**What this task involves**. Write out each record exactly and skip every image.

**Listed entries**.
■ ■ ■ ■ ■

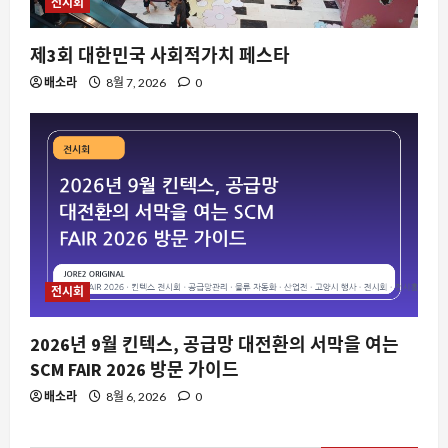
전시회
름 끝자락의 날씨가 주는 신호와 주의점
8월 9, 2026
0
2
제3회 대한민국 사회적가치 페스타
배소라
8월 7, 2026
0
요즘뜨는소식
지지율도 근저당인 거 같습니다: 이재명
정권의 정치적 담보 가치 하락과 그 파장
8월 9, 2026
0
3
스팀
스팀 덱 커널 버전 표시 논란과 시스템 정
보 인식의 혼란
전시회
8월 9, 2026
0
4
2026년 9월 킨텍스, 공급망 대전환의 서막을 여는
요즘뜨는소식
SCM FAIR 2026 방문 가이드
여름철 편의점 생수 공짜 이벤트, 왜 매일
배소라
8월 6, 2026
0
오후 2시가 핫한가
8월 9, 2026
0
5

■ ■ ■ ■ ■

**Written solution**.
전시회
름 끝자락의 날씨가 주는 신호와 주의점
8월 9, 2026
0
2
제3회 대한민국 사회적가치 페스타
배소라
8월 7, 2026
0
요즘뜨는소식
지지율도 근저당인 거 같습니다: 이재명
정권의 정치적 담보 가치 하락과 그 파장
8월 9, 2026
0
3
스팀
스팀 덱 커널 버전 표시 논란과 시스템 정
보 인식의 혼란
전시회
8월 9, 2026
0
4
2026년 9월 킨텍스, 공급망 대전환의 서막을 여는
요즘뜨는소식
SCM FAIR 2026 방문 가이드
여름철 편의점 생수 공짜 이벤트, 왜 매일
배소라
8월 6, 2026
0
오후 2시가 핫한가
8월 9, 2026
0
5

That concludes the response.